PROBLEM DESCRIPTION: Your task is to output, without alteration, each line from the one containing "瑷▓灞曞彴 (171, 641)" through the final line of the records below.
*** RECORDS FOR PROCESSING Section Begins ***
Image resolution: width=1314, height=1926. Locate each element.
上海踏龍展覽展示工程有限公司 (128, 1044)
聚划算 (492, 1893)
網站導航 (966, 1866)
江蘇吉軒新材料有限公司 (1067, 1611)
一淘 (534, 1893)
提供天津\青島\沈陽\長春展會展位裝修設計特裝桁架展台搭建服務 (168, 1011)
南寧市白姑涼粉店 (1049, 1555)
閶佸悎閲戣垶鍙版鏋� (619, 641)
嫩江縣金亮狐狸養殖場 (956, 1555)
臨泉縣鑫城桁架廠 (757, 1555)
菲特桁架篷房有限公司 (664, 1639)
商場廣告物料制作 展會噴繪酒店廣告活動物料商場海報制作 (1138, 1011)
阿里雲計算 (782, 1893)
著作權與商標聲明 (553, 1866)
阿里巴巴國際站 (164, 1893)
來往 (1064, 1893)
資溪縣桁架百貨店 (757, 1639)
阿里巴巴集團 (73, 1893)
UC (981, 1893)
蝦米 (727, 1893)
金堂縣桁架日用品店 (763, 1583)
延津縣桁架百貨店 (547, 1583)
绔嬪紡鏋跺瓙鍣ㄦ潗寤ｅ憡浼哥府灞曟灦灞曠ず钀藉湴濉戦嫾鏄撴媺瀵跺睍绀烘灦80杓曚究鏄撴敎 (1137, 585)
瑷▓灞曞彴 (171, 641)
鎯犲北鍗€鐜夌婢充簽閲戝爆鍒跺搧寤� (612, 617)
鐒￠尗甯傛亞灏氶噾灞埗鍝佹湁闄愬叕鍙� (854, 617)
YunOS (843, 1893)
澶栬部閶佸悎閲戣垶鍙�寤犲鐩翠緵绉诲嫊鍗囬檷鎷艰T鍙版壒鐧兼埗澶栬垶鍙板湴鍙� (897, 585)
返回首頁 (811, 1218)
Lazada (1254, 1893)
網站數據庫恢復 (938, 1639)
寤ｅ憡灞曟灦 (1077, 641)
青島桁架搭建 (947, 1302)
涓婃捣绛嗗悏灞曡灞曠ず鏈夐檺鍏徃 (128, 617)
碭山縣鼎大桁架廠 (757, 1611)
*** RECORDS FOR PROCESSING Section Ends ***
PROBLEM SOLUTION:
瑷▓灞曞彴 (171, 641)
鎯犲北鍗€鐜夌婢充簽閲戝爆鍒跺搧寤� (612, 617)
鐒￠尗甯傛亞灏氶噾灞埗鍝佹湁闄愬叕鍙� (854, 617)
YunOS (843, 1893)
澶栬部閶佸悎閲戣垶鍙�寤犲鐩翠緵绉诲嫊鍗囬檷鎷艰T鍙版壒鐧兼埗澶栬垶鍙板湴鍙� (897, 585)
返回首頁 (811, 1218)
Lazada (1254, 1893)
網站數據庫恢復 (938, 1639)
寤ｅ憡灞曟灦 (1077, 641)
青島桁架搭建 (947, 1302)
涓婃捣绛嗗悏灞曡灞曠ず鏈夐檺鍏徃 (128, 617)
碭山縣鼎大桁架廠 (757, 1611)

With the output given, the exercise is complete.